# Guy Fawkes

Folklore:

“Ok so in around the 1580s the King of England was on the throne —I think it was King James— and this man called Guy Fawkes was a protestant who was leading a revolt against the king because treatment of the Catholics. They filled the cellars with gunpowder to destroy the parliament, but they were discovered and caught before they could light the powder. He was hung, drawn, and quartered. They hung him by the neck and cut his chest and stomach. So now, every November 15th, England celebrates the attempted murder of the King with the Guy Fawkes Festival of mainly fireworks to recreate what would have happened.

Even in France we celebrate Guy Fawkes, there are fireworks all night, and people get together and party. As a kid we would go to the countryside and all of the families would go to this big field and the parents would light a bunch of fireworks. There is food and music and drinking (we French will take any reason to drink haha) and it was one of my favorite celebrations as a kid. When I learned that the man we are celebrating was hung, it was kind of bittersweet. It is a fun day but a sad story”

Context:

CD is a French woman in her early 20s. She was born and raised in Paris (and lives there now) but her family is originally from England. In her family, because of their British roots, Guy Fawkes is one of her family’s main celebrated holidays. Every year, her uncle who grew up in England taught her the history of the holiday.

Analysis:

This Festival is different from traditional folk festivals as, aside from the fact that it happens yearly, it does not commemorate a change of sorts. Instead it is in remembrance of a significant event in the cultures history. It uses symbolism, in this case the fireworks, to represent the revolution and celebrates the cultural ideals and passing on their history.

# Paris Point 0

Informant: There’s like, France. The x. The zero. Something zero.

Collector: Point zero?

SC: Point zero, yeah. In front of the…Notre Dame. And I have never stepped on it, but I have been to Paris multiple times.

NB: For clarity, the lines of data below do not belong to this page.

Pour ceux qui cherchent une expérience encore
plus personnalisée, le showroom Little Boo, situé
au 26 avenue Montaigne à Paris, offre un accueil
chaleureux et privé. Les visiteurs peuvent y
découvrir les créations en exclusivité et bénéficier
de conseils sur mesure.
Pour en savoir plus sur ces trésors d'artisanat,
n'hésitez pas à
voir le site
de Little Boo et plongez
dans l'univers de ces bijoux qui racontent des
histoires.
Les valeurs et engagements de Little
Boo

MR: I’ve only been to Paris once, and I didn’t step on it.

Informant is a sophomore at the University of Southern California. She is studying Narrative Studies and plans to have a minor in Songwriting. She is from a suburb outside of Chicago, Illinois. I spoke to her while we were eating lunch at my sorority house one day. We were sitting together with some of my other informants. Much of what she told me was learned from her own experiences.

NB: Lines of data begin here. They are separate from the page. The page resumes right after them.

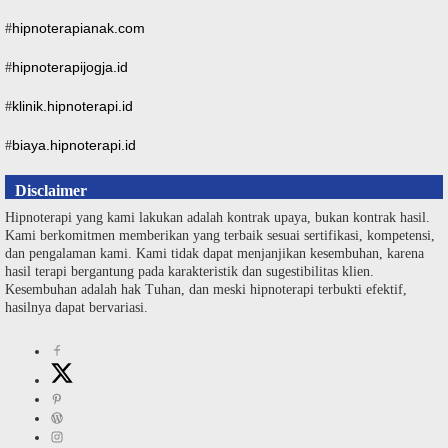
hipnoterapianak.com
#
hipnoterapijogja.id
#
klinik.hipnoterapi.id
#
biaya.hipnoterapi.id
#
Disclaimer
Hipnoterapi yang kami lakukan adalah kontrak upaya, bukan kontrak hasil.
Kami berkomitmen memberikan yang terbaik sesuai sertifikasi, kompetensi,
dan pengalaman kami. Kami tidak dapat menjanjikan kesembuhan, karena
hasil terapi bergantung pada karakteristik dan sugestibilitas klien.
Kesembuhan adalah hak Tuhan, dan meski hipnoterapi terbukti efektif,
hasilnya dapat bervariasi.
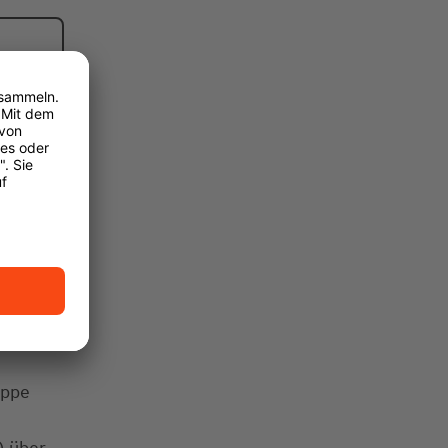
uppe
) über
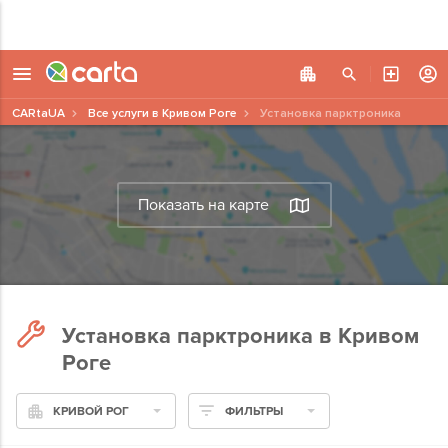
CARtaUA
Все услуги в Кривом Роге
Установка парктроника
Показать на карте
Установка парктроника в Кривом
Роге
КРИВОЙ РОГ
ФИЛЬТРЫ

This is something I’ve heard about from multiple people and have read about in books. There seems to be a connection between some part of great cities and either returning to the city or having a wish come true. This is a kind of combination of superstitions and rituals and just might subconsciously influence people to return to the city. I can see a similar type of thing with the Trevi Fountain in Rome, Italy, where if you toss a coin and make a wish the wish will come true. These old cities seem to have a type of magic to them which attracts you to return or fulfill a wish.

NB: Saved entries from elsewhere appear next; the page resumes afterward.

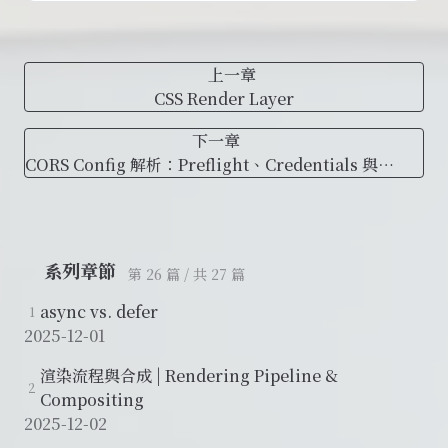
上一章
CSS Render Layer
下一章
CORS Config 解析：Preflight、Credentials 與
Response Headers
系列章節
第 26 篇 / 共 27 篇
async vs. defer
1
2025-12-01
渲染流程與合成 | Rendering Pipeline &
2
Compositing
2025-12-02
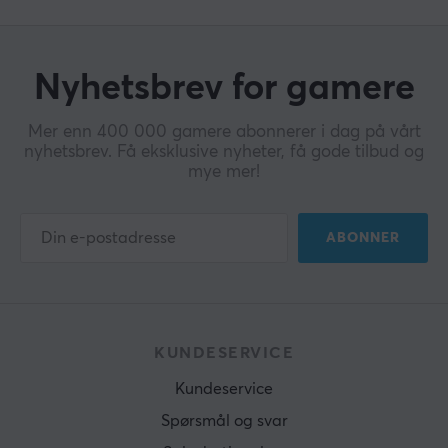
Nyhetsbrev for gamere
Mer enn 400 000 gamere abonnerer i dag på vårt
nyhetsbrev. Få eksklusive nyheter, få gode tilbud og
mye mer!
ABONNER
KUNDESERVICE
Kundeservice
Spørsmål og svar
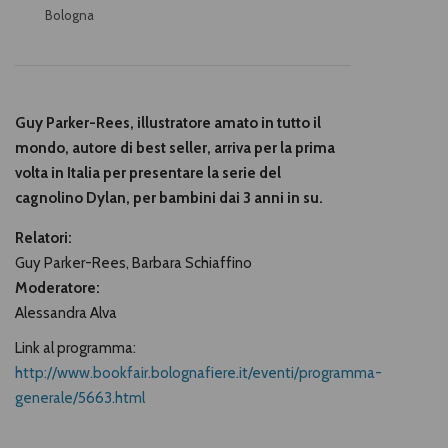
Bologna
Guy Parker-Rees, illustratore amato in tutto il
mondo, autore di best seller, arriva per la prima
volta in Italia per presentare la serie del
cagnolino Dylan, per bambini dai 3 anni in su.
Relatori:
Guy Parker-Rees, Barbara Schiaffino
Moderatore:
Alessandra Alva
Link al programma:
http://www.bookfair.bolognafiere.it/eventi/programma-
generale/5663.html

# Abdul-Beha looses his pants in Paris

In the following, my informant recalls a childhood story which he still remembers and finds significant:

This next account is one that comes from Baha’i tradition, more so in the Baha’i faith, which was founded in the mid eighteen hundreds by our prophet founder Bahá’u’lláh, you can Google that, it means “glory of god,” um, he founded the Baha’i faith, and uh, Baha’i all around the world look to this figure, the son of Bahá’u’lláh, his name is Abdul-Beha, it means servant of god, and Abdul-Beha for Baha’i all around the world, his title is “the perfect example,” so there are many stories of his life recorded, and it’s very common to tell children stories of his life as an example of a perfect example, and how one should emulate their life by him. A story that stuck out to me that was told when I was a child was: One day Abdul-Beha was walking in the streets of Paris. He was walking in the streets of Paris and – I’m gonna fast forward, he answers the home of one of the Baha’i who was hosting him, and he has a cloak wrapped around himself, he’s laughing very heartily, he comes in in a kind of strange way – why is he laughing? all this stuff, they ask him why he’s laughing, and he pulls the robe up a little bit and they see that he’s not wearing any pants, his pants are gone, and they ask him “Abdul-beha” and he’as a very, hes a very revered, respected, intelligent, divine figure, “why are your pants gone, what’s happened?” and Abdul-beha tell the story of how, as he was walking, he comes across a homeless person, who, in the weather of Paris, which is very cold, he was cold, and his pants were very tattered, and they have holes in them, and the man was cold, and Abdul-beha, his title is the servant of god, so to be servant of god he is the servant of god‘s children, so he removes his pants, this extremely holy and divine figure, and gives it to the beggar, and he just clothes himself in his cloak, which was customary to wear in the day, and comes back to the believers, and that’s a sign of humility, and a sign of selflessness, and all of the stories of Abdul-beha have a certain similar message,  that, like, all Baha’i can learn from – all people can learn from – but are specifically told to children.

In this story, my informant claimed to be affected morally and religiously, and remembers it even today as guidance for his life. He said that many similar stories are told to children, and the idea behind them is that they will remember the stories and the messages within them when they grow up, and guide their lives accordingly.